### DATA TO USE
= = = =

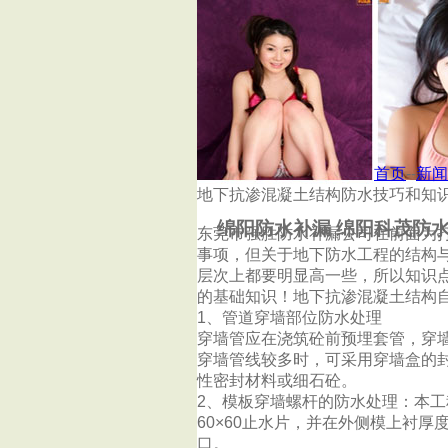
首页
杭州泰鑫防水补漏公司
首页
--
新闻
地下抗渗混凝土结构防水技巧和知
绵阳防水补漏 绵阳科茂防
东莞市强胜防水补漏公司在前面为
事项，但关于地下防水工程的结构
层次上都要明显高一些，所以知识
的基础知识！地下抗渗混凝土结构
1、管道穿墙部位防水处理
穿墙管应在浇筑砼前预埋套管，穿墙
穿墙管线较多时，可采用穿墙盒的
性密封材料或细石砼。
2、模板穿墙螺杆的防水处理：本
60×60止水片，并在外侧模上衬
口。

= = = =

### TASK DIRECTIONS
Restate the data above word for word. Skip every picture.

### ANSWER TO THIS TASK
首页
杭州泰鑫防水补漏公司
首页
--
新闻
地下抗渗混凝土结构防水技巧和知
绵阳防水补漏 绵阳科茂防
东莞市强胜防水补漏公司在前面为
事项，但关于地下防水工程的结构
层次上都要明显高一些，所以知识
的基础知识！地下抗渗混凝土结构
1、管道穿墙部位防水处理
穿墙管应在浇筑砼前预埋套管，穿墙
穿墙管线较多时，可采用穿墙盒的
性密封材料或细石砼。
2、模板穿墙螺杆的防水处理：本
60×60止水片，并在外侧模上衬
口。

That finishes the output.